Should automatic billing fail to occur for any reason, We will issue an electronic invoice indicating that you must proceed manually, within a certain deadline date, with the full payment corresponding to the billing period as indicated on the invoice.

5.2 Your Responsibilities

You will (a) be responsible for Users’ compliance with this Agreement, Documentation and Order Forms, (b) be responsible for the accuracy, quality and legality of Your Data, the means by which You acquired Your Data and Your use of Your Data with our Services, (c) use commercially reasonable efforts to prevent unauthorized access to or use of Services and Content, and notify Us promptly of any such unauthorized access or use, (d) use Services and Content only in accordance with this Agreement, Documentation, Order Forms and applicable laws and government regulations, and (e) comply with terms of service of any Our Applications with which You use Services orContent.

5.3 Usage Restrictions

You will not (a) make any Service or Content available to anyone other than Users, or use any Service or Content for the benefit of, anyone other than You, unless expressly stated otherwise in an Order Form or the Documentation, (b) sell, resell, license, sublicense, distribute, make available, rent or lease any Service or Content, or include any Service or Content in a service bureau or outsourcing offering, (c) use a Service or Our Application to store or transmit infringing, libelous, or otherwise unlawful or tortious material, or to store or transmit material in violation of third-party privacy rights, (d) use a Service or Our Application to store or transmit Malicious Code, (e) interfere with or disrupt the integrity or performance of any Service or third-party data contained therein, (f) attempt to gain unauthorized access to any Service or Content or its related systems or networks, (g) permit direct or indirect access to or use of any Service or Content in a way that circumvents a contractual usage limit, or use of any of Our Services in a manner that violates Our Acceptable Use and External Facing Services Policy , or to access or use any of Our intellectual property except as permitted under this Agreement, an Order Form, or the Documentation, (h) modify, copy, or create derivative works based on a Service or any part, feature, function or user interface thereof, (i) copy Content except as permitted herein or in an Order Form or the Documentation, (j) frame or mirror any part of any Service or Content, other than framing on Your own intranets or otherwise for Your own internal business purposes or as permitted in the Documentation, or (k) disassemble, reverse engineer, or decompile a Service or Content, or access it to (1) build a competitive product or service, (2) build a product or service using similar ideas, features, functions or graphics of the Service, (3) copy any ideas, features, functions or graphics of the Service or (4) determine whether the Services are within the scope of any patent.

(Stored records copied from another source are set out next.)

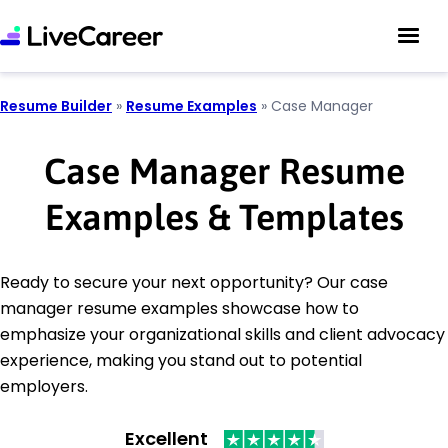
Resume Builder
»
Resume Examples
»
Case Manager
Case Manager Resume
Examples & Templates
Ready to secure your next opportunity? Our case
manager resume examples showcase how to
emphasize your organizational skills and client advocacy
experience, making you stand out to potential
employers.
Excellent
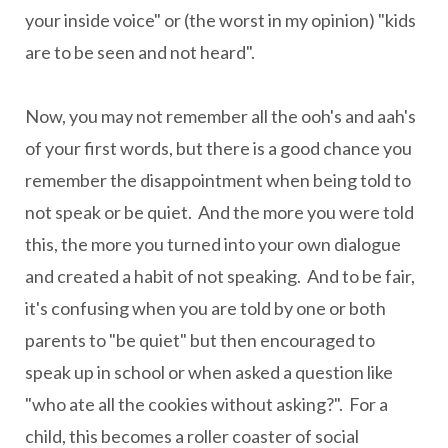
your inside voice" or (the worst in my opinion) "kids
are to be seen and not heard".
Now, you may not remember all the ooh's and aah's
of your first words, but there is a good chance you
remember the disappointment when being told to
not speak or be quiet. And the more you were told
this, the more you turned into your own dialogue
and created a habit of not speaking. And to be fair,
it's confusing when you are told by one or both
parents to "be quiet" but then encouraged to
speak up in school or when asked a question like
"who ate all the cookies without asking?". For a
child, this becomes a roller coaster of social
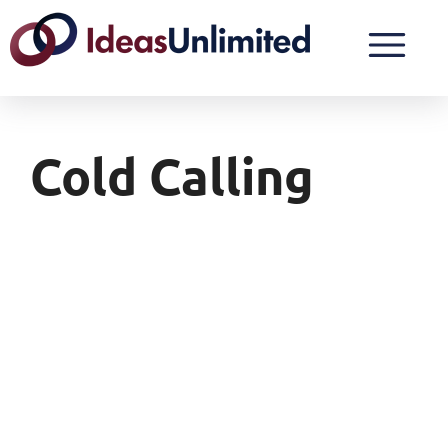
Cold Calling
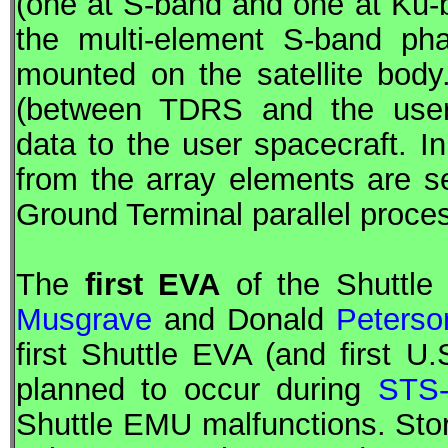
(one at S-band and one at Ku-b
the multi-element S-band pha
mounted on the satellite body
(between
TDRS
and the user
data to the user spacecraft. In
from the array elements are s
Ground Terminal parallel proce
The
first
EVA
of the Shuttle
Musgrave
and Donald
Peterso
first Shuttle
EVA
(and first U
planned to occur during
STS
Shuttle EMU malfunctions. St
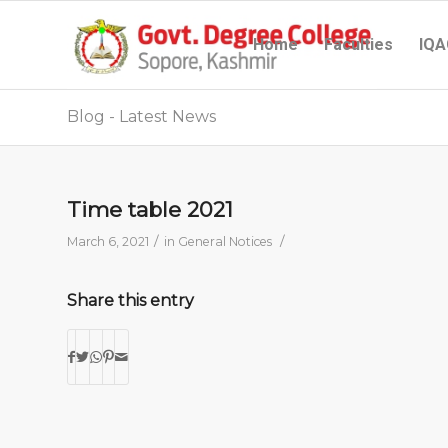
Home
Faculties
IQA
Blog - Latest News
Time table 2021
/
/
March 6, 2021
in
General Notices
Share this entry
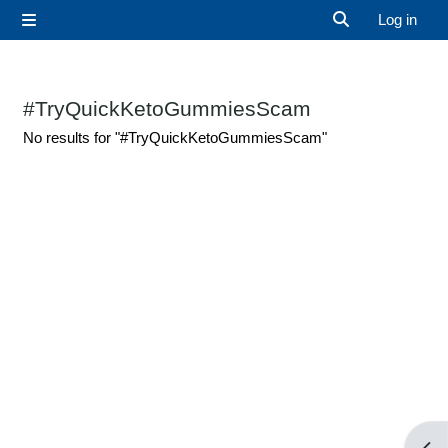
Skip to main content
Log in
Side panel
Toggle search 
#TryQuickKetoGummiesScam
No results for "#TryQuickKetoGummiesScam"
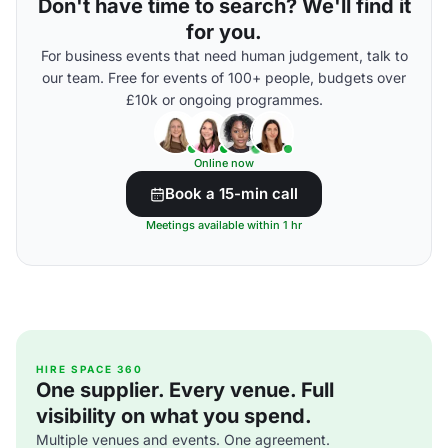
Don't have time to search? We'll find it
for you.
For business events that need human judgement, talk to
our team. Free for events of 100+ people, budgets over
£10k or ongoing programmes.
Online now
Book a 15-min call
Meetings available within 1 hr
HIRE SPACE 360
One supplier. Every venue. Full
visibility on what you spend.
Multiple venues and events. One agreement.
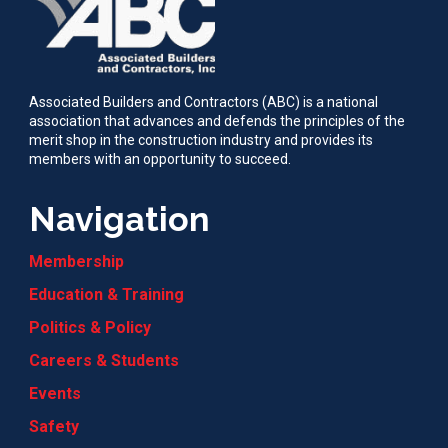
Associated Builders and Contractors (ABC) is a national
association that advances and defends the principles of the
merit shop in the construction industry and provides its
members with an opportunity to succeed.
Navigation
Membership
Education & Training
Politics & Policy
Careers & Students
Events
Safety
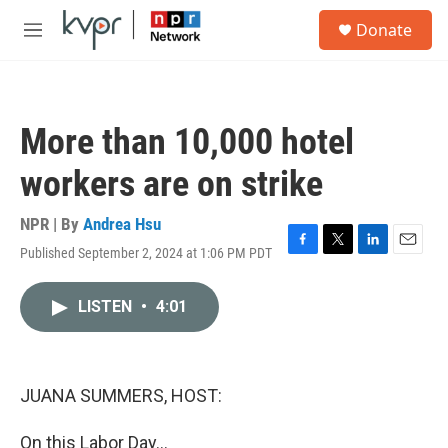
Skip to main content
S
Donate
e
M
a
e
r
n
c
u
h
More than 10,000 hotel
u
e
workers are on strike
r
y
NPR | By
Andrea Hsu
Published September 2, 2024 at 1:06 PM PDT
F
T
L
E
a
w
i
m
c
i
n
a
LISTEN
•
4:01
e
t
k
i
b
t
e
l
o
e
d
o
r
I
k
n
JUANA SUMMERS, HOST:
On this Labor Day...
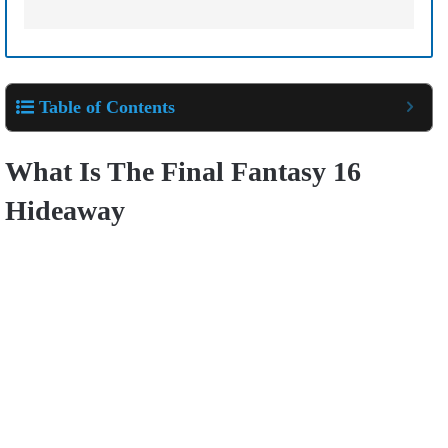
Table of Contents
What Is The Final Fantasy 16
Hideaway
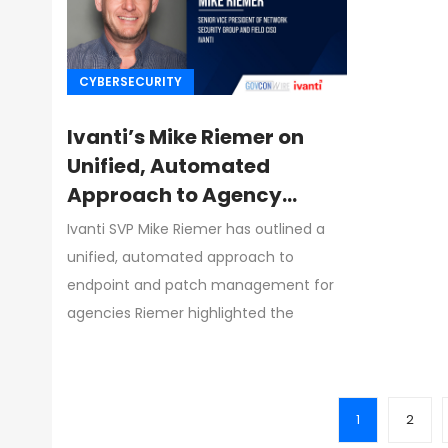
CYBERSECURITY
Ivanti’s Mike Riemer on
Unified, Automated
Approach to Agency
Endpoint & Patch
Ivanti SVP Mike Riemer has outlined a
Management
unified, automated approach to
endpoint and patch management for
agencies Riemer highlighted the
1
2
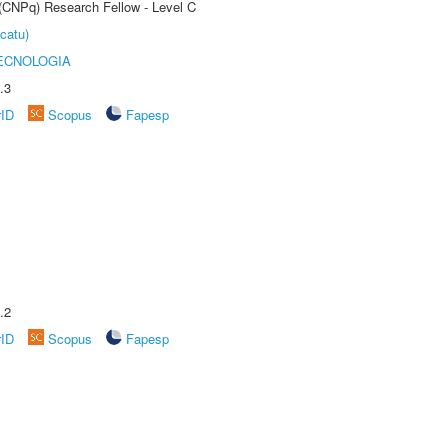
 (CNPq) Research Fellow - Level C
catu)
ECNOLOGIA
.3
rID
Scopus
Fapesp
.2
rID
Scopus
Fapesp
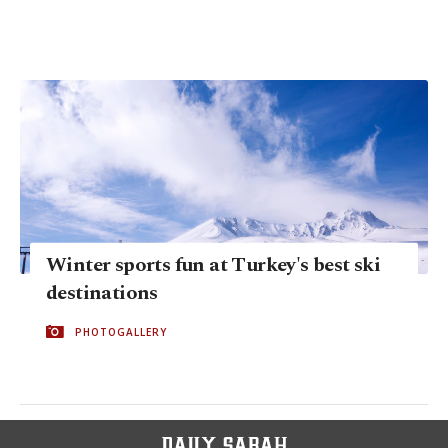
Winter sports fun at Turkey's best ski
destinations
PHOTOGALLERY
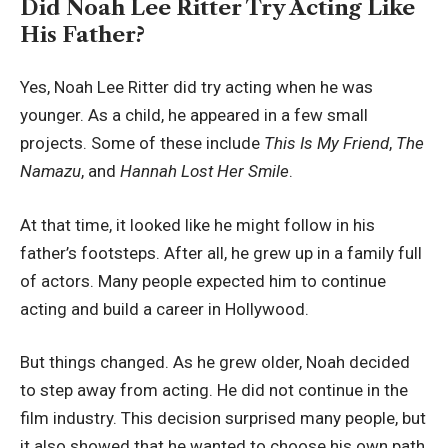
Did Noah Lee Ritter Try Acting Like
His Father?
Yes, Noah Lee Ritter did try acting when he was
younger. As a child, he appeared in a few small
projects. Some of these include
This Is My Friend
,
The
Namazu
, and
Hannah Lost Her Smile
.
At that time, it looked like he might follow in his
father’s footsteps. After all, he grew up in a family full
of actors. Many people expected him to continue
acting and build a career in Hollywood.
But things changed. As he grew older, Noah decided
to step away from acting. He did not continue in the
film industry. This decision surprised many people, but
it also showed that he wanted to choose his own path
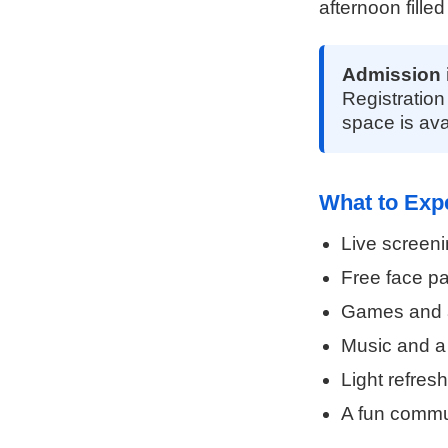
afternoon filled
Admission 
Registration
space is ava
What to Exp
Live screeni
Free face pa
Games and ac
Music and a
Light refres
A fun commun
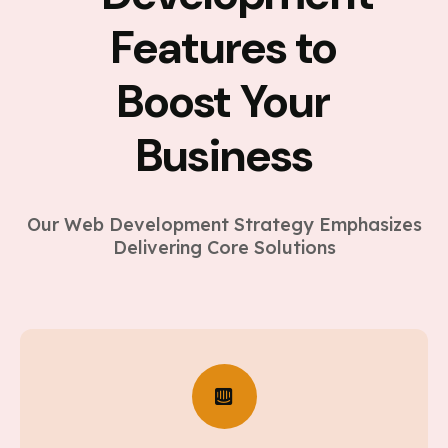
Features to
Boost Your
Business
Our Web Development Strategy Emphasizes
Delivering Core Solutions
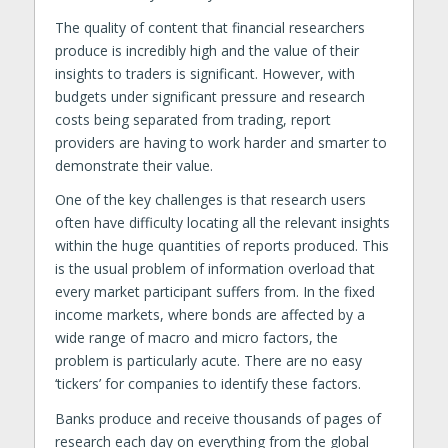
The quality of content that financial researchers
produce is incredibly high and the value of their
insights to traders is significant. However, with
budgets under significant pressure and research
costs being separated from trading, report
providers are having to work harder and smarter to
demonstrate their value.
One of the key challenges is that research users
often have difficulty locating all the relevant insights
within the huge quantities of reports produced. This
is the usual problem of information overload that
every market participant suffers from. In the fixed
income markets, where bonds are affected by a
wide range of macro and micro factors, the
problem is particularly acute. There are no easy
‘tickers’ for companies to identify these factors.
Banks produce and receive thousands of pages of
research each day on everything from the global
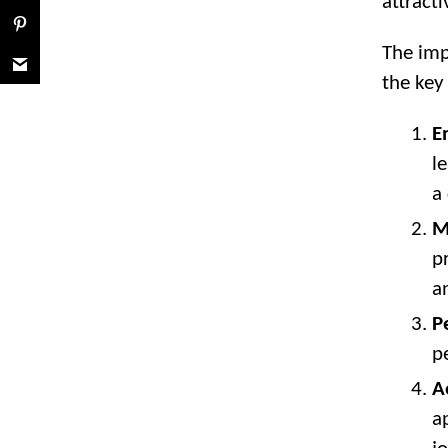
attracti
The imp
the key
E
l
a
M
p
a
P
p
A
a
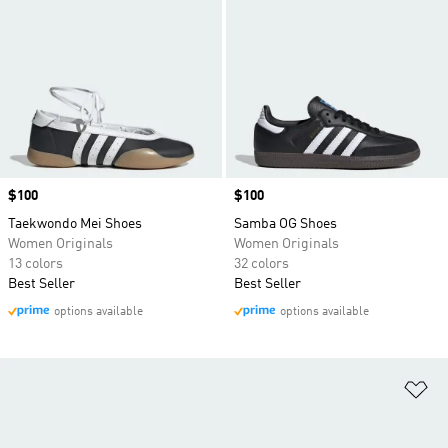
Price
$100
Price
$100
Taekwondo Mei Shoes
Samba OG Shoes
Women Originals
Women Originals
13 colors
32 colors
Best Seller
Best Seller
options available
options available
Ad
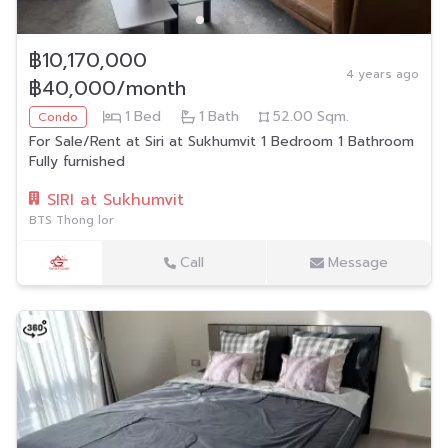
฿10,170,000
4 years ago
฿40,000/month
1
Bed
1
Bath
52.00
Sqm.
Condo
For Sale/Rent at Siri at Sukhumvit 1 Bedroom 1 Bathroom
Fully furnished
SIRI at Sukhumvit
BTS Thong lor
Call
Message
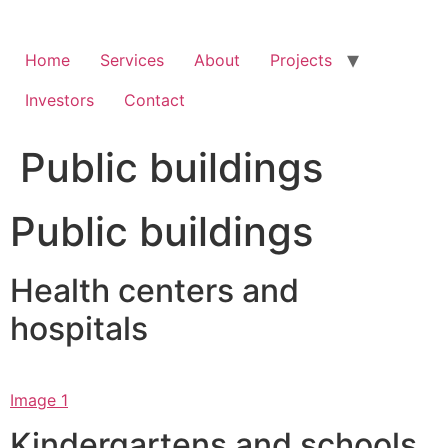
Skip
to
content
Home
Services
About
Projects
Investors
Contact
Public buildings
Public buildings
Health centers and
hospitals
Image 1
Kindergartens and schools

Any use of the Services in breach of this Agreement, Documentation or Order Forms, by You or Users that in Our judgment threatens the security, integrity or availability of Our services, may result in Our immediate suspension of the Services, however We will use commercially reasonable efforts under the circumstances to provide You with notice and an opportunity to remedy such violation or threat prior to such suspension.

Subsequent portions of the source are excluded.